Fast Food Review

Benny is a telephone engineer bored with his life. When he reunites with some old friends, he gets sucked into their ever-so-slightly criminal ways - and finds it impossible to get back out. Meanwhile, he tries to rescue an old flame from her life working on a sex line.

by Caroline Rees |
Published on
Release Date:

28 Jan 2000

Running Time:

95 minutes

Certificate:

18

Original Title:

Fast Food

Its anyone's guess whether Douglas Henshall strides through this Brit flick looking dazed and confused because his character can't get to grips with his old mates' penchant for threatening behaviour or because he realises he's the star of a badly misfiring production.

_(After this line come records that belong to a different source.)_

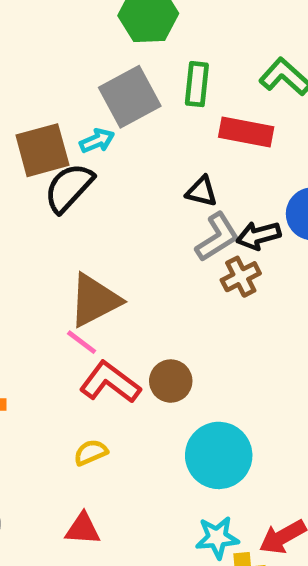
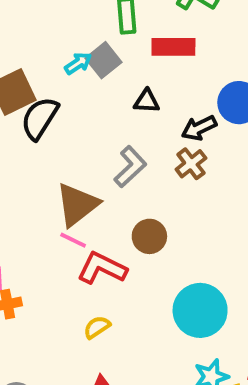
gray square: (130, 97) -> (104, 60), moved, size x0.7
cyan arrow: (97, 141) -> (78, 63), moved
gray L-shape: (217, 237) -> (130, 167), moved
brown circle: (171, 381) -> (149, 236), moved

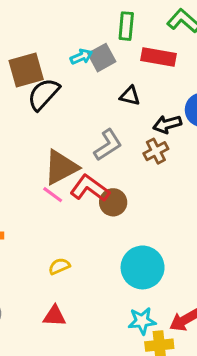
red L-shape: (102, 268) -> (90, 188), moved

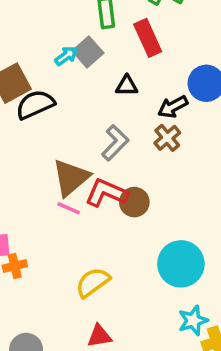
red rectangle: (158, 57) -> (148, 38), turned 68
black semicircle: (44, 94) -> (35, 105), turned 36
yellow semicircle: (59, 266) -> (93, 282), size x1.5

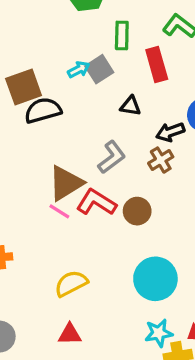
brown circle: (134, 202) -> (137, 211), moved

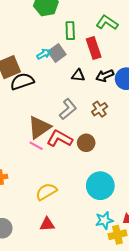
black arrow: (170, 132) -> (105, 76), moved

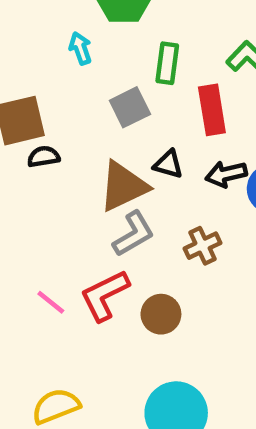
cyan arrow: (44, 54) -> (80, 48), moved, turned -88
black semicircle: (22, 81) -> (44, 157), size x0.6
brown triangle: (39, 127) -> (123, 186), moved
red L-shape: (60, 139) -> (105, 295), turned -65

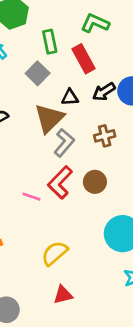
brown cross: (202, 246) -> (105, 136), turned 30

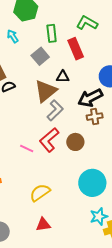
black arrow: (104, 92) -> (90, 98), moved, size x1.4
brown cross: (105, 136) -> (95, 117), moved

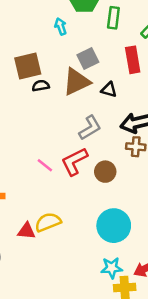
green rectangle: (52, 33) -> (113, 18), moved
brown triangle: (46, 91) -> (76, 82), moved
red triangle: (43, 224) -> (26, 231), moved

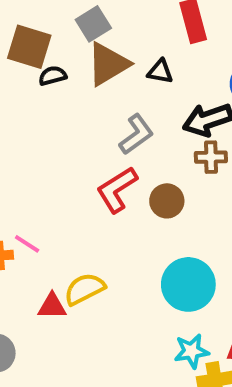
gray square: (88, 59) -> (93, 24), moved
brown square: (28, 66) -> (29, 47), turned 36
pink line: (45, 165) -> (27, 244), moved

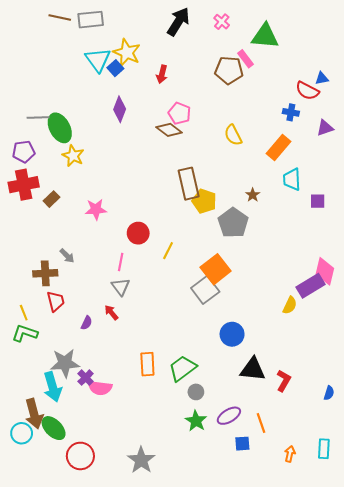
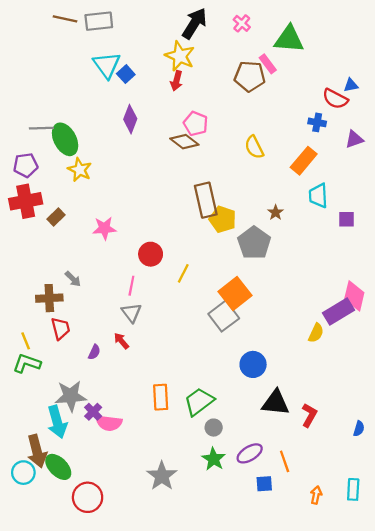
yellow star: (127, 53) -> (180, 56), moved
gray star: (141, 460) -> (162, 476), moved

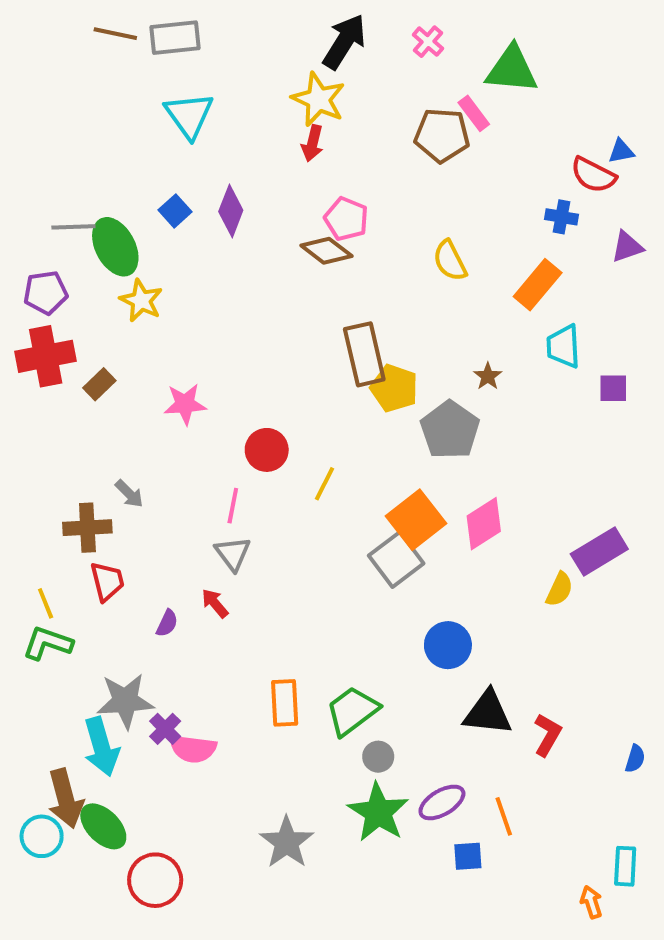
blue square: (126, 74) -> (175, 211), moved
pink diamond: (354, 296) -> (484, 524), moved, turned 44
green star: (214, 459) -> (378, 812), size x1.4
orange arrow: (316, 495) -> (591, 902), moved, turned -30

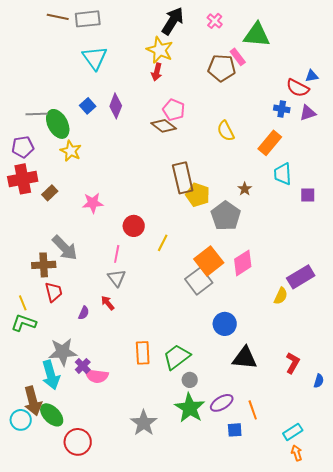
purple triangle: (627, 247) -> (308, 113), moved
gray arrow: (129, 494) -> (65, 248), size x1.8
red L-shape: (548, 735) -> (293, 363), moved
cyan rectangle: (625, 866) -> (293, 432), moved, turned 54

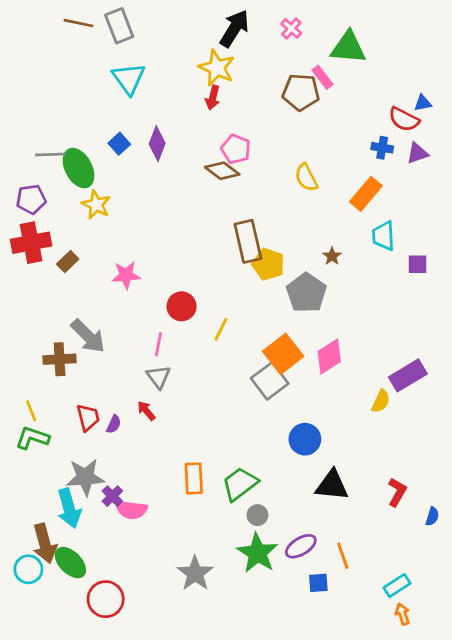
gray rectangle: (88, 19) -> (119, 26), turned 75
red trapezoid: (54, 292) -> (88, 417), moved

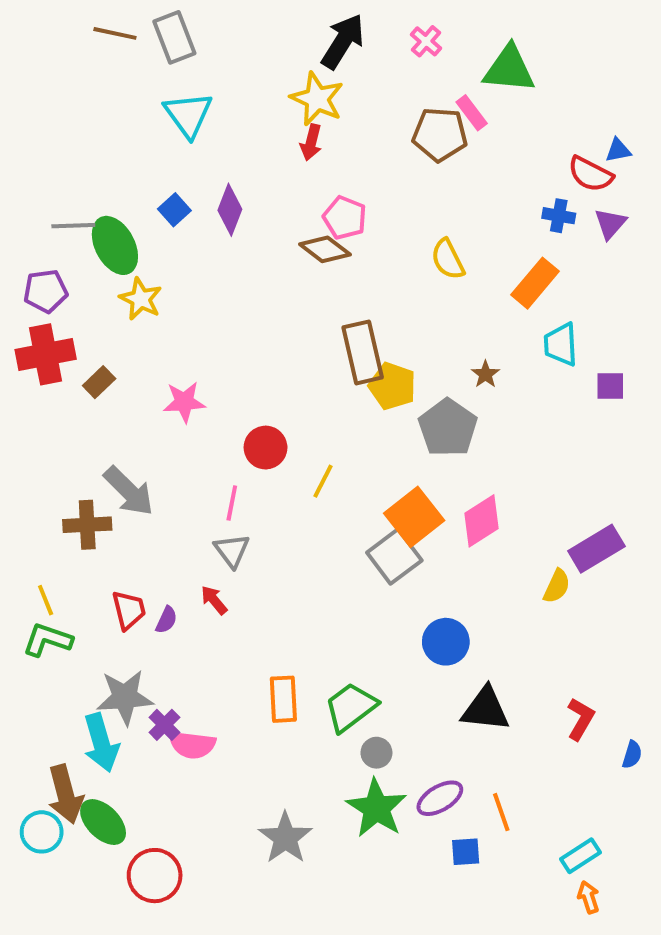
purple triangle: (417, 153) -> (610, 224), turned -30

Henshall plays telephone engineer Benny, who's reunited with his old muckers Zac, Jacko, Bisto and Flea, a bunch of lowlifes who fancy themselves as kings of the underworld. They laze around their sty of a flat arguing about social trivia like characters who didn't quite make it into a Quentin Tarantino movie. Although they're keen to welcome Benny back into the fold, when his test of loyalty involves robbing a sweetshop safe, it dawns on him that you can't simply reclaim the past - or walk away when you know too much.

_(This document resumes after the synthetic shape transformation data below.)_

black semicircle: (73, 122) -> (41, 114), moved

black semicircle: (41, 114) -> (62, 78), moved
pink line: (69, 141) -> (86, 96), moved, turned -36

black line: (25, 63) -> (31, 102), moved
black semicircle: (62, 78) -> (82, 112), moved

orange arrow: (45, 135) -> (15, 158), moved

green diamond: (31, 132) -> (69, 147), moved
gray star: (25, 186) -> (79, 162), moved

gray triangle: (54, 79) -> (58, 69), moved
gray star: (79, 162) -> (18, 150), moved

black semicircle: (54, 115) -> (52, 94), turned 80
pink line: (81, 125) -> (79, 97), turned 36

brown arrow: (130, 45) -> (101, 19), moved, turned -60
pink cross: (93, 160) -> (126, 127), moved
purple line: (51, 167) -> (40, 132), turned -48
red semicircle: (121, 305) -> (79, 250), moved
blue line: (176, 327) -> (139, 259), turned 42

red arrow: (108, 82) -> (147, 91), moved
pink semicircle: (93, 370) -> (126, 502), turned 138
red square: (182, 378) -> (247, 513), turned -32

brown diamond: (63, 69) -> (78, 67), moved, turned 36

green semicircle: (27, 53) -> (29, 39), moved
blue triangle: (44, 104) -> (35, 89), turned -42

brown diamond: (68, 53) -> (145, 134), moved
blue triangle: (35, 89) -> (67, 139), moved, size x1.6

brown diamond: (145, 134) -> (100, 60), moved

His plight is amplified by the fact that he has implausibly made contact with a childhood sweetheart through a telephone sexline: Letitia (Woof) is blind, imprisoned by a small-time Mr. Big called Dwayne (Anderson) whose ill-gotten gains are stored in the shop safe, and has taken to dancing around in fairy clothes like a 10 year-old. Benny vows to rescue her, but that brings him chin to chin with the vicious Dwayne.

On show is a smattering of clever one-liners, a mordant wit and stylish camerawork, but the characters are unendearing, the central romance inexplicable and the slasher mentality becomes grating.